A Walmart loyalty program “will collect valuable consumer data that will help the brand discern what other offerings consumers would like to see in the coming months, ranging from pharmacy and gas to beauty and apparel,” he added. “These insights, as well as adding in savings opportunities at gas stations and in their Rx sections, will be critical for Walmart to differentiate its program from Amazon Prime.
“This is especially true as more and more consumers anticipate personalized shopping experiences that make their daily lives easier,” Caporaso continued. “If Walmart is able to provide more surprise rewards, exclusive members-only deals and instant discounts down the line, we can expect Walmart+ enrollment to rise, even as Amazon Prime continues to thrive.”

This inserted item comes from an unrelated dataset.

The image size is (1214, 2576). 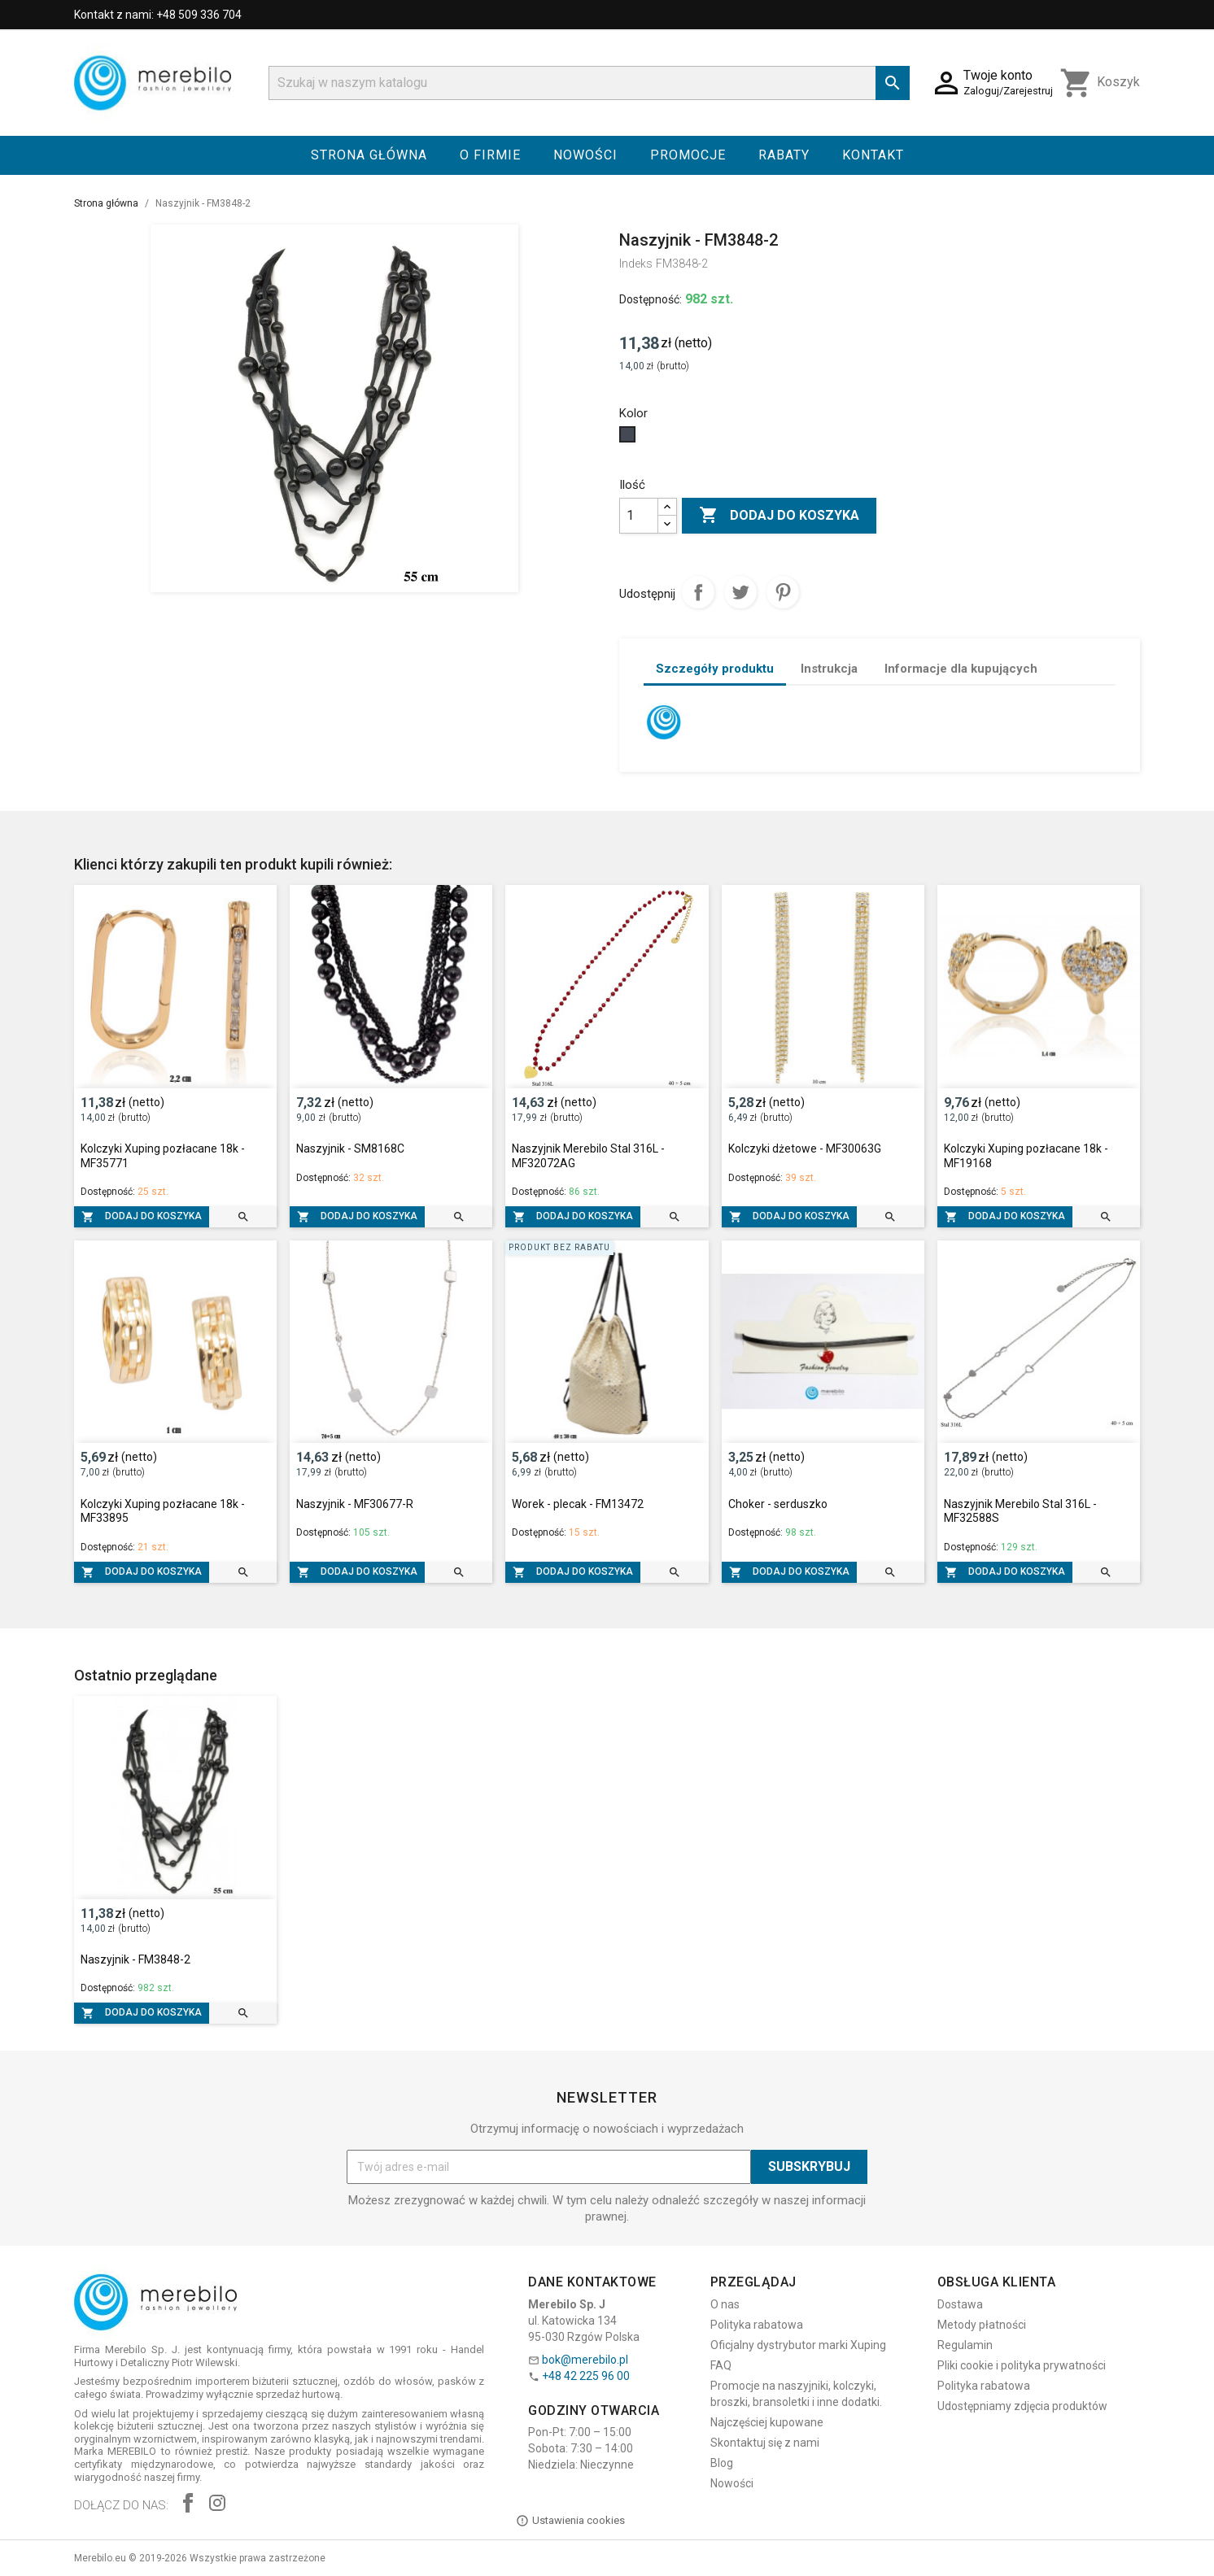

Amsler agreed that personalization will be the central benefit of Walmart+. “Customers have high and consistently increasing expectations for personalization,” she said. “To meet these expectations, companies like Walmart need to be able to identify customers wherever they engage, which in turn means decreasing cash and non-member transactions, as a large proportion of these transactions makes it much more difficult to understand who customers are, and how best to engage with them.”
If it wants to win in a notoriously competitive climate, “Walmart can’t afford to treat every customer the same,” Amsler added. “To keep customers from defecting to Amazon, Walmart will need to lean into customer experience and personalization” and a smartly crafted loyalty offering “will have an essential role to play in this customer retention strategy.”
For now, though, Kodali think Walmart might want to rebrand the program. “The first thing they’ll probably need to do is change the name because a Google search turns up plus-sized merchandise which likely won’t change,” she said, adding that it “looks like they knocked off Disney,” whose newly launched streaming service follows an identical naming convention: Disney+.
And despite Amazon’s dominant position in domestic e-commerce—nearly 40 percent versus Walmart’s 5 percent—Kodali believes the store-based retail is competing for the online giant’s more moneyed clientele.
“Everyone in physical retail is fighting for the same dollars,” Kodali said. “Retail growth is slow, the web is taking more share and consumer spend is shifting to services over physical goods.”